Ambos saíram do açougue satisfeitos. Embora ela se perguntasse: que gosto terá esta carne? E ele se perguntava: como é que uma pessoa consegue ser açougueiro? Qual era o segredo? (O pai de Glória trabalhava num açougue belíssimo.) Ela disse:

– Eu vou ter tanta saudade de mim quando morrer.

– Besteira, morre-se e morre-se de uma vez.

– Não foi o que minha tia me ensinou.

– Que tua tia se dane.

– Sabe o que eu mais queria na vida? Pois era ser artista de cinema. Só vou ao cinema no dia em que o chefe me paga. Eu escolho cinema poeira, sai mais barato. Adoro as artistas. Sabe que Marylin era toda cor-de-rosa?

– E você tem cor de suja. Nem tem rosto nem corpo para ser artista de cinema.

– Você acha mesmo?

– Tá na cara.

– Não gosto de ver sangue no cinema. Olhe, sangue eu não posso mesmo ver porque me dá vontade de vomitar.

– Vomitar ou chorar?

– Até hoje com a graça de Deus nunca vomitei.

– É, dessa vaca não sai leite.

Pensar era tão difícil, ela não sabia de que jeito se pensava.
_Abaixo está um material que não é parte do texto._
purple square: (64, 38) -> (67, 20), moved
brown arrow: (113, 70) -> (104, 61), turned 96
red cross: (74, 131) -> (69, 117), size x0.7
Mas Olímpico não só pensava como usava palavreado fino. Nunca esqueceria que no primeiro encontro ele a chamara de “senhorinha”, ele fizera dela um alguém. Como era um alguém, comprou um batom cor-de-rosa. O seu diálogo era sempre oco. Dava-se conta longinquamente de que nunca dissera uma palavra verdadeira. E

“amor” ela não chamava de amor, chamava de não-sei-o-quê.

– Olhe, Macabéa...

– Olhe o quê?

– Não, meu Deus, não é “olhe” de ver, é “olhe” como quando se quer que uma pessoa escute! Está me escutando?

– Tudinho, tudinho!

– Tudinho o quê, meu Deus, pois se eu ainda não falei! Pois olhe vou lhe pagar um cafezinho no botequim. Quer?

– Pode ser pingado com leite?

– Pode, é o mesmo preço, se for mais, o resto você paga.

Macabéa não dava nenhuma despesa a Olímpico. Só dessa vez quando lhe pagou um cafezinho pingado que ela encheu de açúcar quase a ponto de vomitar mas controlou-se para não fazer vergonha.

O açúcar ela botou muito para aproveitar.

E uma vez os dois foram ao Jardim Zoológico, ela pagando a própria entrada. Teve muito espanto ao ver os bichos. Tinha medo e não os entendia: por que viviam? Mas quando viu a massa compacta, grossa, preta e roliça do rinoceronte que se movia em câmara lenta, teve tanto medo que se mijou toda. O rinoceronte lhe pareceu um erro de Deus, que me perdoe por favor, sim? Mas não pensara em Deus nenhum, era apenas um modo de. Com a graça de alguma divindade Olímpico nada percebeu e ela disse a ele:

– Estou molhada porque me sentei no banco molhado. E ele

nada percebeu. Ela rezou automaticamente em agradecimento. Não era agradecimento a Deus, só estava repetindo o que aprendera na infância.

– A girafa é tão elegante, não é?

– Besteira, bicho não é elegante.

Ela teve inveja da girafa que pairava tão longe no ar. Tendo visto que seus comentários sobre bichos não agradavam Olímpico, procurou outro assunto:

– Na Rádio Relógio disseram uma palavra que achei meio esquisita: mimetismo.

Olímpico olhou-a desconfiado:

– Isso é lá coisa para moça virgem falar? E para que serve saber demais? O Mangue está cheio de raparigas que fizeram perguntas demais.